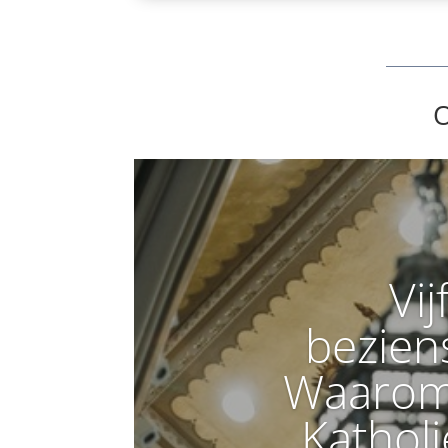
O
Vij
bezien
Waarom 
Katholi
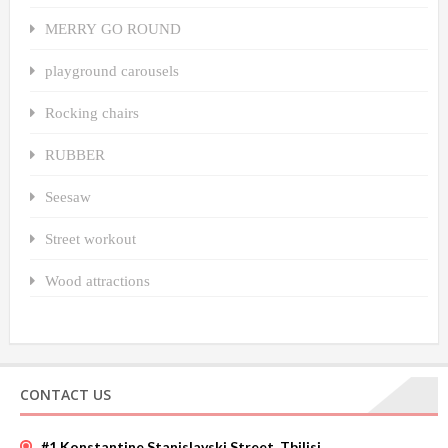
MERRY GO ROUND
playground carousels
Rocking chairs
RUBBER
Seesaw
Street workout
Wood attractions
CONTACT US
#1 Konstantine Stanislavski Street, Tbilisi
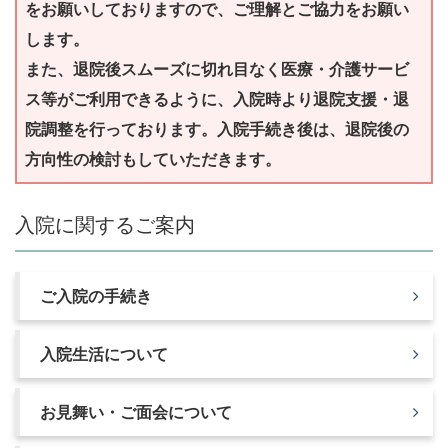
をお願いしておりますので、ご理解とご協力をお願い
します。
また、退院後スムーズに切れ目なく医療・介護サービ
ス等がご利用できるように、入院時より退院支援・退
院調整を行っております。入院手続き後は、退院後の
方向性の検討もしていただきます。
入院に関するご案内
ご入院の手続き
入院生活について
お見舞い・ご面会について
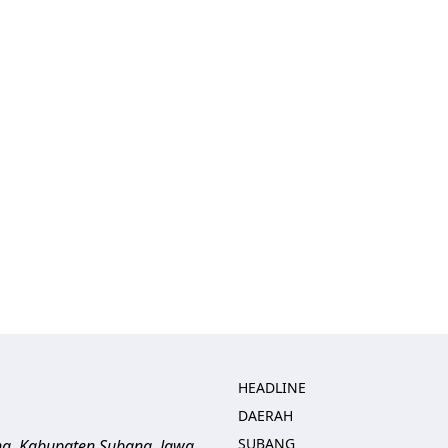
HEADLINE
DAERAH
SUBANG
ng, Kabupaten Subang, Jawa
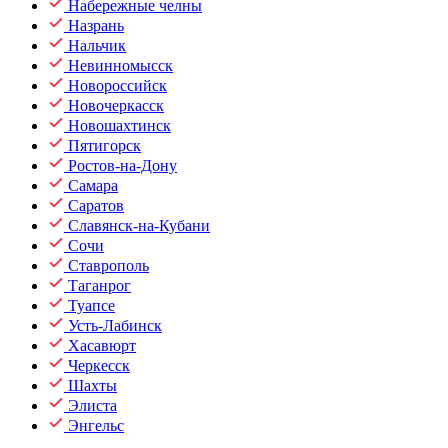
Набережные челны
Назрань
Нальчик
Невинномысск
Новороссийск
Новочеркасск
Новошахтинск
Пятигорск
Ростов-на-Дону
Самара
Саратов
Славянск-на-Кубани
Сочи
Ставрополь
Таганрог
Туапсе
Усть-Лабинск
Хасавюрт
Черкесск
Шахты
Элиста
Энгельс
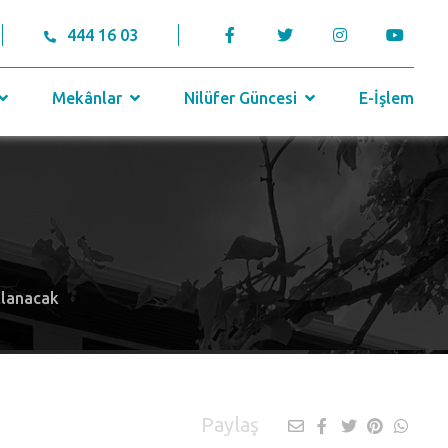
444 16 03
Mekânlar
Nilüfer Güncesi
E-İşlem
tlanacak
Paylaş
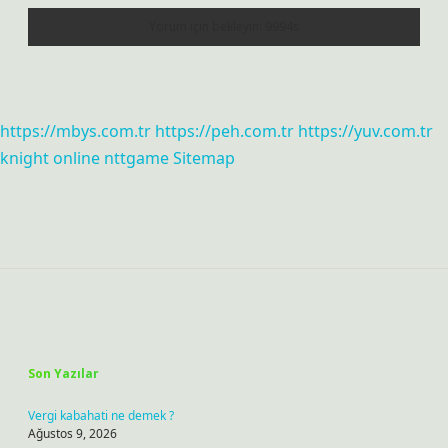
https://mbys.com.tr
https://peh.com.tr
https://yuv.com.tr
knight online
nttgame
Sitemap
Sidebar
Son Yazılar
Vergi kabahati ne demek ?
Ağustos 9, 2026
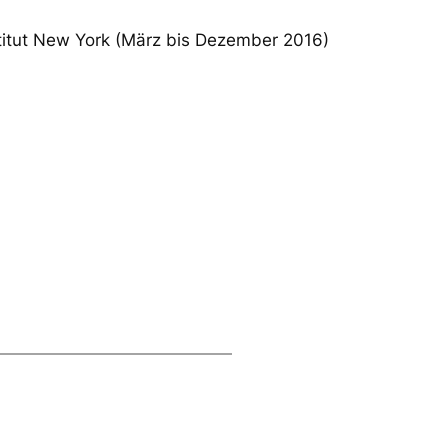
titut New York (März bis Dezember 2016)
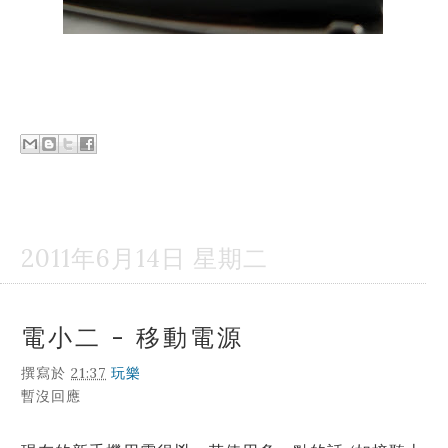
2011年6月14日 星期二
電小二 - 移動電源
撰寫於
21:37
玩樂
暫沒回應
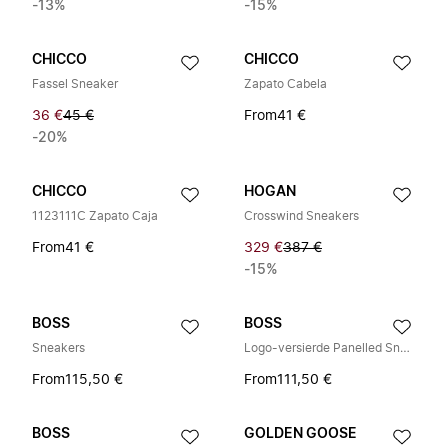
-13%
-15%
CHICCO
CHICCO
Fassel Sneaker
Zapato Cabela
36 €
45 €
From
41 €
-20%
CHICCO
HOGAN
1123111C Zapato Caja
Crosswind Sneakers
From
41 €
329 €
387 €
-15%
BOSS
BOSS
Sneakers
Logo-versierde Panelled Sneakers
From
115,50 €
From
111,50 €
BOSS
GOLDEN GOOSE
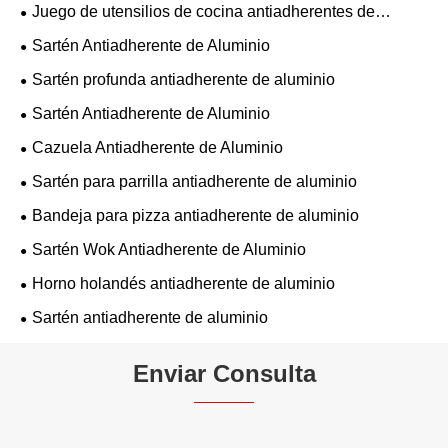
aluminio
Juego de utensilios de cocina antiadherentes de
aluminio
Sartén Antiadherente de Aluminio
Sartén profunda antiadherente de aluminio
Sartén Antiadherente de Aluminio
Cazuela Antiadherente de Aluminio
Sartén para parrilla antiadherente de aluminio
Bandeja para pizza antiadherente de aluminio
Sartén Wok Antiadherente de Aluminio
Horno holandés antiadherente de aluminio
Sartén antiadherente de aluminio
Enviar Consulta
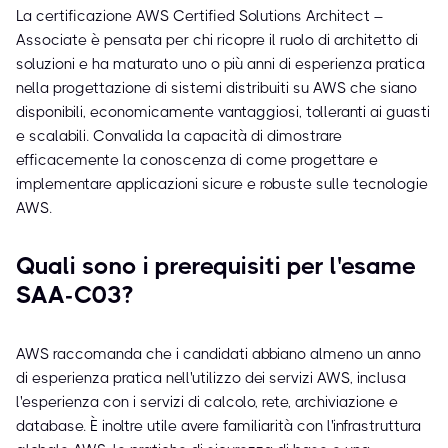
La certificazione AWS Certified Solutions Architect –
Associate è pensata per chi ricopre il ruolo di architetto di
soluzioni e ha maturato uno o più anni di esperienza pratica
nella progettazione di sistemi distribuiti su AWS che siano
disponibili, economicamente vantaggiosi, tolleranti ai guasti
e scalabili. Convalida la capacità di dimostrare
efficacemente la conoscenza di come progettare e
implementare applicazioni sicure e robuste sulle tecnologie
AWS.
Quali sono i prerequisiti per l'esame
SAA-C03?
AWS raccomanda che i candidati abbiano almeno un anno
di esperienza pratica nell'utilizzo dei servizi AWS, inclusa
l'esperienza con i servizi di calcolo, rete, archiviazione e
database. È inoltre utile avere familiarità con l'infrastruttura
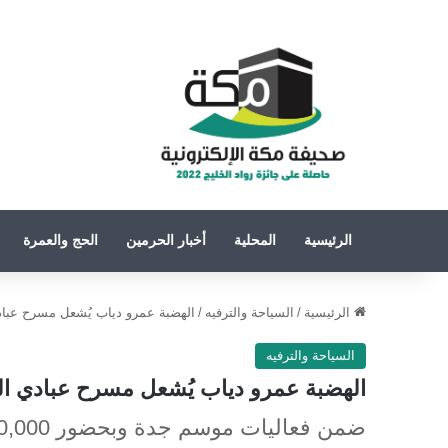
الرئيسية
المحلية
أخبار الحرمين
الحج والعمرة
الرئيسية
/
السياحة والترفيه
/
الهضبة عمرو دياب يُشعل مسرح عبادي
السياحة والترفيه
الهضبة عمرو دياب يُشعل مسرح عبادي الج
ضمن فعاليات موسم جدة وبحضور 10,000 متفرج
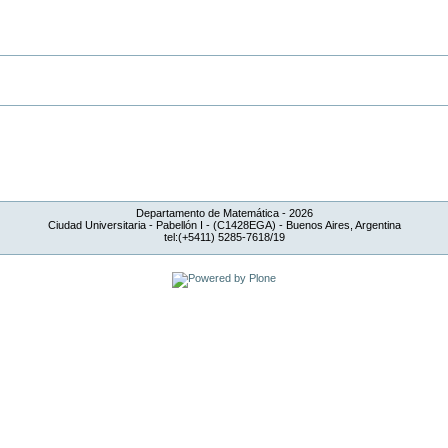
Departamento de Matemática -
2026
Ciudad Universitaria - Pabellón I - (C1428EGA) - Buenos Aires, Argentina
tel:(+5411) 5285-7618/19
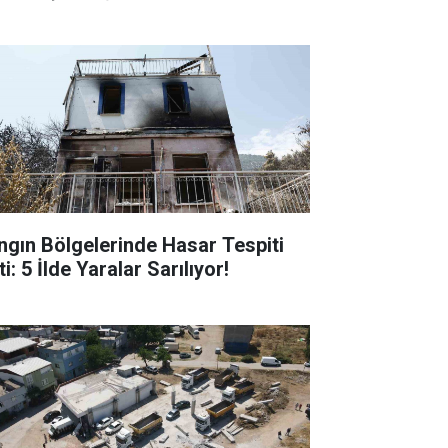
ngın Bölgelerinde Hasar Tespiti
ti: 5 İlde Yaralar Sarılıyor!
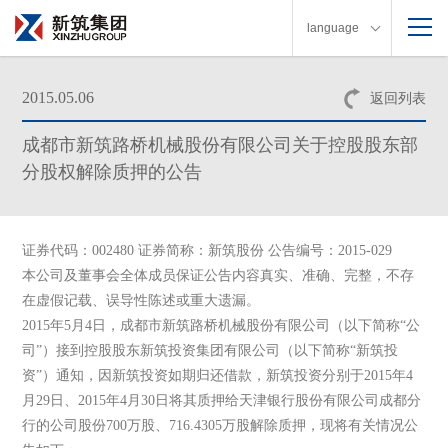
language
2015.05.06
返回列表
成都市新筑路桥机械股份有限公司关于控股股东部
分股权解除质押的公告
证券代码：002480 证券简称：新筑股份 公告编号：2015-029
本公司及董事会全体成员保证公告内容真实、准确、完整，不存
在虚假记载、误导性陈述或重大遗漏。
2015年5月4日，成都市新筑路桥机械股份有限公司（以下简称“公
司”）接到控股股东新筑投资集团有限公司（以下简称“新筑投
资”）通知，因新筑投资如期归还借款，新筑投资分别于2015年4
月29日、2015年4月30日将其质押给天津银行股份有限公司成都分
行的公司股份700万股、716.4305万股解除质押，现将有关情况公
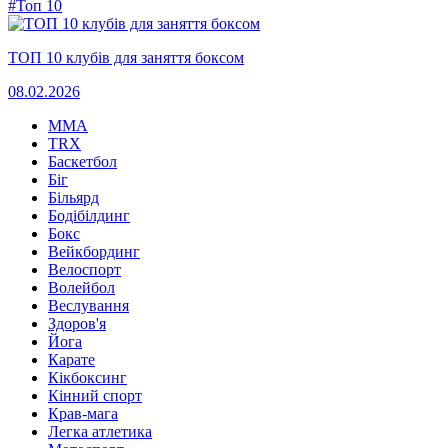
#Топ 10
ТОП 10 клубів для заняття боксом
08.02.2026
MMA
TRX
Баскетбол
Біг
Більярд
Бодібілдинг
Бокс
Вейкбординг
Велоспорт
Волейбол
Веслування
Здоров'я
Йога
Карате
Кікбоксинг
Кінний спорт
Крав-мага
Легка атлетика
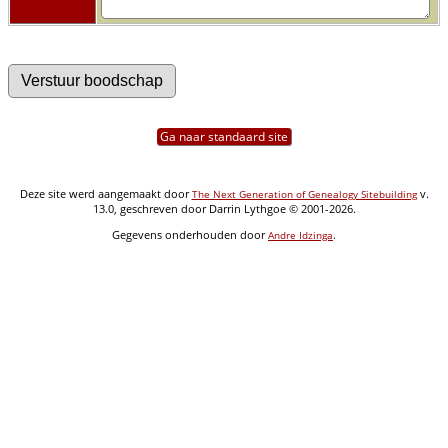
Ga naar standaard site
Deze site werd aangemaakt door
v.
The Next Generation of Genealogy Sitebuilding
13.0, geschreven door Darrin Lythgoe © 2001-2026.
Gegevens onderhouden door
.
Andre Idzinga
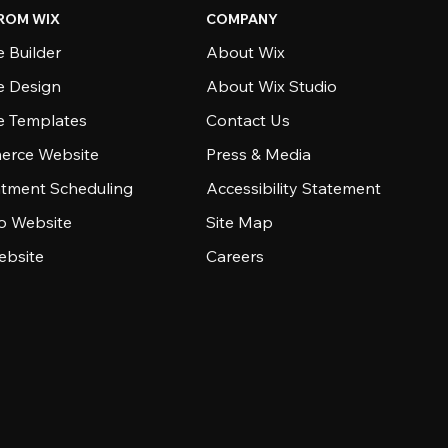
ROM WIX
COMPANY
 Builder
About Wix
e Design
About Wix Studio
e Templates
Contact Us
rce Website
Press & Media
tment Scheduling
Accessibility Statement
io Website
Site Map
ebsite
Careers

- **Problem to solve**:
Across the data, pull every line containing the string "Street".

- **Finished exercise**:
Street workout
#1 Konstantine Stanislavski Street, Tbilisi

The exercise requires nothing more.